It was gold again for Jonnie Peacock on the third day of action at the World Para Athletics Championships, the sprint star rekindling a bit of London 2012 magic.
After adding Rio 2016 Paralympic gold to the gold he won in London four years previous, the Loughborough University based T44 100m man returned to the scene of his original triumph, the home crowd roaring his every move.
Despite a less than perfect start, Peacock powered through the field, coming clear over the final 40m to add a second World Championship gold to his ever growing collection. His 10.75 time was just one hundredth quicker than he ran at the Loughborough International back in May, but it wasn’t all plain sailing.
“That was so scary. I got cramp in my hamstring in the warm-up and I was stretching it over and over, which is not something you are normally doing at the start. I was so thankful I got the finish line in one piece.
“I just wanted the hamstring to hold up and get across the line. I am over the moon I managed to do it. Coming back to this stadium is insane. Why not enter a bid for the 2019 championships? I would definitely back it!”
Earlier on in the evening, Peacock lowered the European record with a 10.64 run, a great first 60m allowing the luxury of easing down in the closing stages. His next target will undoubtedly be an assault on the 10.61 world record.
There was disappointment however for Loughborough University alumnus Dan Greaves, the GB captain just missing out on a medal as he finished fourth in the F44 discus final.

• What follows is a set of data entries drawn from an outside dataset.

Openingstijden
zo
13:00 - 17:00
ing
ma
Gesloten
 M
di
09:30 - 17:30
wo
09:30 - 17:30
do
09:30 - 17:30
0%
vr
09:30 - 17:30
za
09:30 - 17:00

Greaves, a five-time Paralympic and four-time World medallist was fifth overall heading into round six, before producing his best throw. His 57.01m, which moved him up to fourth overall, was agonizingly short of the 57.33m recorded by Ivan Katanusic in the preceding throw – a personal best when it mattered most for the Croatian.
For Greaves, a stalwart of British teams for over 15 years, the disappointment was evident:
“I’m very heartbroken; it wasn’t the performance I know I am capable of so it is really tough for me. I don’t know why because I felt in great shape and was warming up nicely with a 59m throw, but that’s elite sport sometimes. It is just heart breaking when you know you are better than that performance.
“I know I have been around for a long time, and I have had some great success. I’ve got a family now but I have got to go away and think about this performance because you can’t get emotionally wrapped up in it. I don’t want to bow out on that performance and this feeling.
“I wanted to go out there and lead by example. Hollie [Arnold] did amazingly last night and after all those performances I was so pumped. I think that makes it more gut-wrenching! But the team are doing fantastically well and I am so proud of them all.”
There was a fifth place finish in the F33 shout put for Loughborough based Kieran Tscherniawksy, and he was more than happy with his 9.28m effort.
“I am really pleased with my performance and the distance is a big improvement from Rio. The placing is the same but I am happy to be throwing well at a World Championships. I was consistent and that is all I can ask for; I did my best.
“The atmosphere was a bit surreal. We had quite a bit of time between throws so I was taking the noise from the crowd in; they were really great.”
Also in action in the throws was another alumnus Sam Ruddock, and he finished seventh in the F35 shot put with a best of 12.84m, just 9cm shy of his season’s best. Sixth in Rio last summer, Ruddock can be proud of his efforts.
“The atmosphere was just stunning. I was lucky enough to compete here in 2012 but I was doing the sprints then. The noise in my sixth round today in the shot put was something else. It is a moment I’ll never forget and I’ll cherish forever.
“I wish the competition had gone better for me. My training has been going superbly so I am disappointed with the end result – I would love to have thrown further.”